As some of you may know, there are several herbs that fall under the category of "Bitter Herbs":
- Milk Thistle
- Milk Thistle
- Chicory (a.k.a. Cowboy Coffee)
- Wild/Romaine Lettuce
- Horse Radish
As the name would imply, Wormwood is very popular as a parasitic cleanse. Whether by taking as a capsule, tincture or in a tea, it is very effective and seems to cause the least amount of bowl discomfort.
This blue-green "weedy" plant is something some of us in the Mid-West and Eastern USA have passed during walks through open fields or seen on rural roadsides; it grows very well here in Ohio but is originally from Europe. It is a perennial, so if you plant this in your herb garden, you will enjoy it for a long time. If undisturbed, it can grow into a bush about 3 ft. high and has a rather "loud" but pleasant fragrance. The leaves (which looks a little like parsley) can be munched when fresh or, preferably, dried along with some of the blossoms and lightly crushed for tea or a tincture.
If you haven't tried it, by the time you finish reading this you'll wonder why not. Wormwood is good, as mentioned above, as a parasitic cleanse for worms or other parasites, to encourage weak digestion, helps boost energy for those suffering from anemia, encourages a sluggish liver (and can be blended with Milk Thistle for the liver), relieves gas and bloating and even contains cancer fighting Lignans (like flax seeds).
To use as a tea . . .
You Will Need:
~1 to 1-1/2 ts dried wormwood
1) put herb in a tea ball/infuser, steep for 10 minutes.
2) DO NOT add honey or other sweetener.
3) This tea is meant to be slowly sipped.

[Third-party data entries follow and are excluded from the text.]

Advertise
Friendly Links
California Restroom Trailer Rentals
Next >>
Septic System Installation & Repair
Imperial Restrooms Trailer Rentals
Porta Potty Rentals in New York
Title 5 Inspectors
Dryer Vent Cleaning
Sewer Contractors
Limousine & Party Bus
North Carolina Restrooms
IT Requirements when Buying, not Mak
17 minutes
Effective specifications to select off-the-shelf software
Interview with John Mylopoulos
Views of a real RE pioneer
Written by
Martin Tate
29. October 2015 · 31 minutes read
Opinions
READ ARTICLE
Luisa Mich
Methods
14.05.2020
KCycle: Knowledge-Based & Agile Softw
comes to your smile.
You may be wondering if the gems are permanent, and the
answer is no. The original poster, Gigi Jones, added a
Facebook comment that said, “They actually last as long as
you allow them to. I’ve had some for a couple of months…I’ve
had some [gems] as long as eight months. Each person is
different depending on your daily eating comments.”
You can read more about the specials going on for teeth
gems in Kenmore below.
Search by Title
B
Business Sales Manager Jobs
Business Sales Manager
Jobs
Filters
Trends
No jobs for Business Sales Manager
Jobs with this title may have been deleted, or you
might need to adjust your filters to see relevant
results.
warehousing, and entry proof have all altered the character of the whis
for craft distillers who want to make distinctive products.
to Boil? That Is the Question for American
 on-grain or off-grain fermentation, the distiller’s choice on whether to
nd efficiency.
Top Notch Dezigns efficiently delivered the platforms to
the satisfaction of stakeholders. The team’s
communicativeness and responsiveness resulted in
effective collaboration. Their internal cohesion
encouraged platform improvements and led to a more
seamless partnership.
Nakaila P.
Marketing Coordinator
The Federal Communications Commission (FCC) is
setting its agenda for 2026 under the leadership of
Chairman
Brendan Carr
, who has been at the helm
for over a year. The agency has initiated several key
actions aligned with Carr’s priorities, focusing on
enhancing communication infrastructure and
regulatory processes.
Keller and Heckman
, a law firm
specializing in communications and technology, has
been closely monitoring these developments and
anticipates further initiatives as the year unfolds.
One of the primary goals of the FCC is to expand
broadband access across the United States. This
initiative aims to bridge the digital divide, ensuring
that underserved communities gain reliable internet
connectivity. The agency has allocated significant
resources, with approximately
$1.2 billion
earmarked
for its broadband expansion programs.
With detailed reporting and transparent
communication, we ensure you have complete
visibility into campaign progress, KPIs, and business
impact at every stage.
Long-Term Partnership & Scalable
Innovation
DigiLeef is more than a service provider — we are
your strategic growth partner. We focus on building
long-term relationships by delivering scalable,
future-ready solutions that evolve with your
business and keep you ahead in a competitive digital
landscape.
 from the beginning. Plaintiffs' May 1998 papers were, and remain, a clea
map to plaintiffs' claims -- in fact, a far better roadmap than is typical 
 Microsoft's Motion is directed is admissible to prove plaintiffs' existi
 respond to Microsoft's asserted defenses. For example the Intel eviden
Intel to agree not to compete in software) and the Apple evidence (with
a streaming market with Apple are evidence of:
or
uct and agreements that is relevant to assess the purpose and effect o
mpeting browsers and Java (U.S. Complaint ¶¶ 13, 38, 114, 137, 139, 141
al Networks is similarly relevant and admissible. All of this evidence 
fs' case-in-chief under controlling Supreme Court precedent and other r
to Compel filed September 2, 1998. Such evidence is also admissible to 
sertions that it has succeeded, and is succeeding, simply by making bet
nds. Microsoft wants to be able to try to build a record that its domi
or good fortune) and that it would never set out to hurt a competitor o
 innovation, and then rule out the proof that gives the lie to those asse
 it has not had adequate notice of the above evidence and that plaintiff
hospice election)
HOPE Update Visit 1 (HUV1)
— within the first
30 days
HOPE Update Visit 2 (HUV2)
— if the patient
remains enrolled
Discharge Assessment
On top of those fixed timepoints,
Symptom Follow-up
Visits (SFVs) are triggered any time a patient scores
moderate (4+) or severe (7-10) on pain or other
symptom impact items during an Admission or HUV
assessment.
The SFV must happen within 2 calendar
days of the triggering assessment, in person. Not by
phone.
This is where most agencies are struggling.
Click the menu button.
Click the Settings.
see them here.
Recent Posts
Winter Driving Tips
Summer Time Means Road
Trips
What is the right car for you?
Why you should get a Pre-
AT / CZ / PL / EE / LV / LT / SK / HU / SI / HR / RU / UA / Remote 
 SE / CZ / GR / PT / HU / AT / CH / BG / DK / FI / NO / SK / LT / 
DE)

**This herb IS bitter, BUT you WANT it to be.**
The bitter taste on your tongue causes a reflex action throughout your digestive system that kicks your digestive juices into action. It stimulates your system into increasing stomach acid and bile which not only improves digestion and assists your gall bladder, but sets the into motion the expelling of any parasites during a parasite cleanse.
For a tincture . . .
You will need:
~1 qt-sized canning jar w/tight-fitting lid (metal or gasket)
~1 pt OR 1/2 pt-sized canning jar (for a possible container)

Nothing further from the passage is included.